Below, I've included my notes for the InstructGPT paper. Given that many of the interesting RLHF papers build on each other or discuss relatively intuitive concepts (aside from PPO, which has a bit more complexity), I haven't taken notes on them - but for anyone curious to read more I'd recommend the following papers:

- [Fine-Tuning Language Models from Human Preferences](https://arxiv.org/pdf/1909.08593)
- [Training a Helpful and Harmless Assistant with Reinforcement Learning from Human Feedback](https://arxiv.org/pdf/2204.05862)
- [Proximal Policy Optimization Algorithms](https://arxiv.org/pdf/1707.06347)

# My Notes

## 📜 [Training language models to follow instructions with human feedback](https://arxiv.org/pdf/2203.02155)

> Making language models bigger does not inherently make them better at following a user’s intent.

> In this paper, we show an avenue for aligning language models with user intent on a wide range of tasks by fine-tuning with human feedback.

> In human evaluations on our prompt distribution, outputs from the 1.3B parameter InstructGPT model are preferred to outputs from the 175B GPT-3, despite having 100x fewer parameters. Moreover, InstructGPT models show improvements in truthfulness and reductions in toxic output generation.

> Our results show that fine-tuning with human feedback is a promising direction for aligning language models with human intent.

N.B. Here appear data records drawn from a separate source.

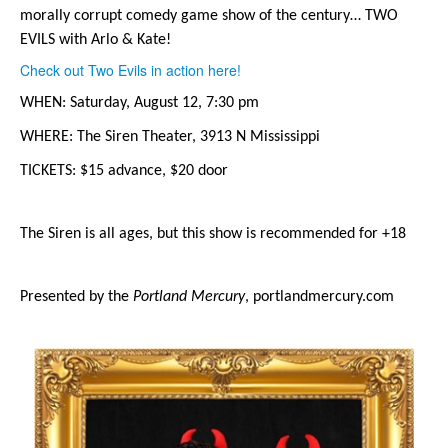
morally corrupt comedy game show of the century… TWO 
EVILS with Arlo & Kate!
Check out Two Evils in action here!
WHEN: Saturday, August 12, 7:30 pm
WHERE: The Siren Theater, 3913 N Mississippi
TICKETS: $15 advance, $20 door
The Siren is all ages, but this show is recommended for +18
Presented by the 
Portland Mercury
, portlandmercury.com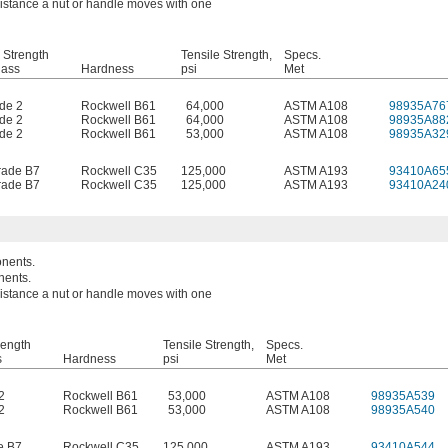
 distance a nut or handle moves with one
 Strength
Tensile Strength,
Specs.
lass
Hardness
psi
Met
de 2
Rockwell B61
64,000
ASTM A108
98935A76
de 2
Rockwell B61
64,000
ASTM A108
98935A88
de 2
Rockwell B61
53,000
ASTM A108
98935A32
ade B7
Rockwell C35
125,000
ASTM A193
93410A65
ade B7
Rockwell C35
125,000
ASTM A193
93410A24
onents.
nents.
 distance a nut or handle moves with one
rength
Tensile Strength,
Specs.
s
Hardness
psi
Met
2
Rockwell B61
53,000
ASTM A108
98935A539
2
Rockwell B61
53,000
ASTM A108
98935A540
e B7
Rockwell C35
125,000
ASTM A193
93410A544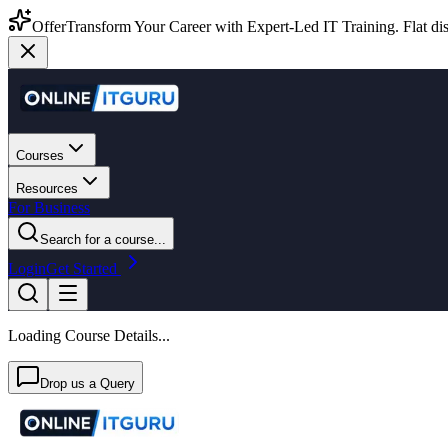
Offer
Transform Your Career with Expert-Led IT Training. Flat dis
Courses
Resources
For Business
Search for a course...
Login
Get Started
Loading Course Details...
Drop us a Query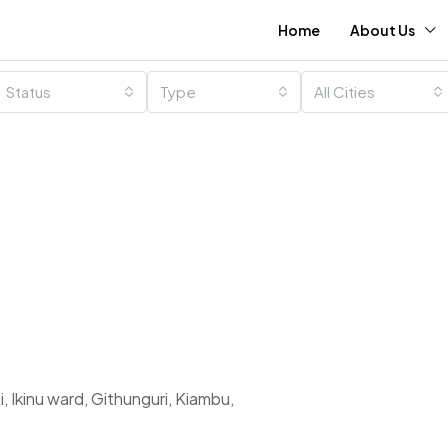
Home
About Us
Status
Type
All Cities
 Ikinu ward, Githunguri, Kiambu,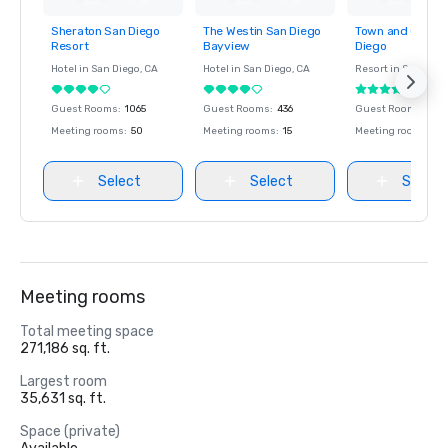
Sheraton San Diego
The Westin San Diego
Town and Countr
Removed from
Removed from
Removed fro
Resort
Bayview
Diego
favorites
favorites
favorites
Hotel in
San Diego
, CA
Hotel in
San Diego
, CA
Resort in
San Dieg
Guest Rooms
:
1065
Guest Rooms
:
436
Guest Rooms
:
671
Meeting rooms
:
50
Meeting rooms
:
15
Meeting rooms
:
53
Select
Select
Select
Meeting rooms
Total meeting space
271,186 sq. ft.
Largest room
35,631 sq. ft.
Space (private)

> We want language models to be _helpful_, _honest_, and _harmless_.

> We focus on fine-tuning approaches to aligning language models. Specifically, we use reinforcement learning from human feedback (RLHF) to fine-tune GPT-3 to follow a broad class of written instructions. This technique uses human preferences as a reward signal to fine-tune our models.

Using RLHF to align the model with human preferences via fine-tuning.

> We first hire a team of 40 contractors to label our data, based on their performance on a screening test.

This is still an extremely manual and human involved process.

The procedure is:
(1) collect a dataset of human-written desired output behaviors and some labeler written prompts and use this to train GPT-3.
(2) next, collect a dataset of human-labeled comparisons between outputs, then train a reward model (RM) to predict which outputs labelers prefer.
(3) then use the RM as a reward function to maximize reward for the model using PPO.

> This procedure aligns the behavior of GPT-3 to the stated preferences of a specific group of people (mostly our labelers and researchers), rather than any broader notion of “human values”. We call the resulting models InstructGPT.

### Methods and experimental details

> Step 1: Collect demonstration data, and train a supervised policy
> Step 2: Collect comparison data, and train a reward model
> Step 3: Optimize a policy against the reward model using PPO

### Results

**1. Results on the API distribution**

> Labelers significantly prefer InstructGPT outputs over outputs from GPT-3

> Our models generalize to the preferences of “held-out” labelers that did not produce any training data.

> Public NLP datasets are not reflective of how our language models are used.

**2. Results on public NLP datasets**

> InstructGPT models show improvements in truthfulness over GPT-3

> We can minimize performance regressions on public NLP datasets by modifying our fine-tuning procedure.

**3. Qualitative Results**

> InstructGPT models show promising generalization to instructions outside of the RLHF fine-tuning distribution.

> InstructGPT still makes simple mistakes.

### Discussion

**1. Implications for alignment research**

> The cost of increasing model alignment is modest relative to pre-training.

> We’ve seen some evidence that InstructGPT generalizes ‘following instructions’ to settings that we don’t supervise it in.

> We were able to mitigate most of the performance degradations introduced by our fine-tuning.

> We’ve validated alignment techniques from research in the real world.